Zero Creative develops glasses-free 3-D signage
As it searches for new applications in the commercial world, 3-D technology is now moving past motion pictures and TV to 3-D electronic signage. At IBC2010, Zero Creative, a Dutch company, showed digital signs that pop out of the screen, which caught the eyes of many unsuspecting attendees.
Zero Creative offers an array of tools used to create, manage and deploy 3-D commercials on a 3-D digital signage network. These LCD screens provide a bright and clear 3-D effect without the need for special 3D glasses.
“We started developing this kind of technology already back in 2006, but it took us three years to put all the pieces of the puzzle together in 2009,” said Jean-Pierre van Maasakker, co-founder and chief executive of Zero Creative.

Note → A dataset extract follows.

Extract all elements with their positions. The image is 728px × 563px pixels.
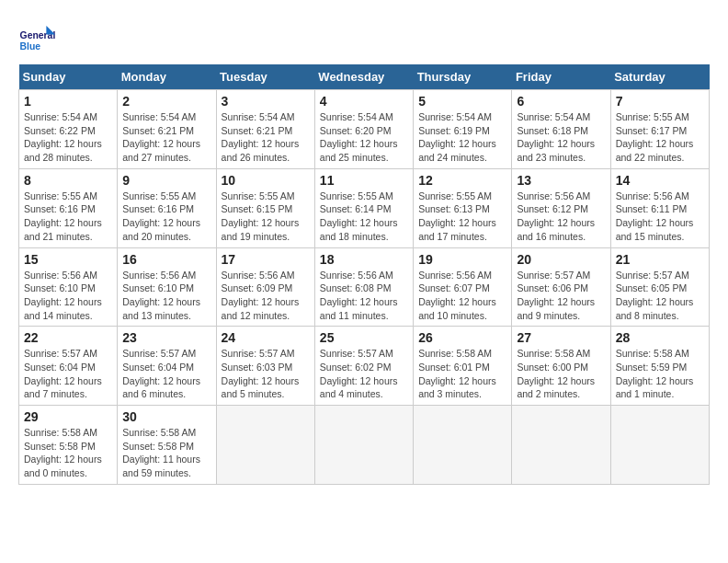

An advantage of the system, he said, is an easy way to create new 3-D announcements in a few minutes that can be running on the network instantly.
The technology Zero Creative is presenting is called auto-stereoscopy, which uses lenticular lenses attached to the LCD panel. The lens breaks the original image into eight separate viewing angles on a subpixel level, so the left and right eyes see different images. The lenticular lens is fully transparent and ensures consistent brightness across the display screen.
At IBC the company also showed 2-D-to-3-D conversion (a ubiquitous item shown all around the exhibit show floor from a multitude of companies), stereo to auto-stereo conversion, xyZ 3D Displays (no glasses/auto-stereoscopic), and interactive 3-D visualizations and simulations. The conversion allows users to convert existing 2-D content, including commercials, promotion films and other videos, to 3-D.
The xyZ 3D Displays allow 3-D to be viewed without glasses. The company said it is able to stop 50 to 75 percent of random walking traffic with the 3-D technology. The displays are available in four sizes: 24in, 46in, 63in and 71in. These screens can be used for business purposes during special events or as an exclusive interior element.
The displays use an eight-view system, which the company said gives the best multiviewer result. Human eyes will see only two views at once, making it possible to look around objects that are projected in front of the display. Special software and algorithms make sure every subpixel is sent to the display in the appropriate way to produce the correct 3-D effect.
Later this year, Zero Creative said it expects to launch a 2-D/3-D switchable LCD monitor. This display will allow both 2-D and 3-D imaging and will be available in a 24in model. The advantage of this screen is that it can used as a desktop monitor for personal computers.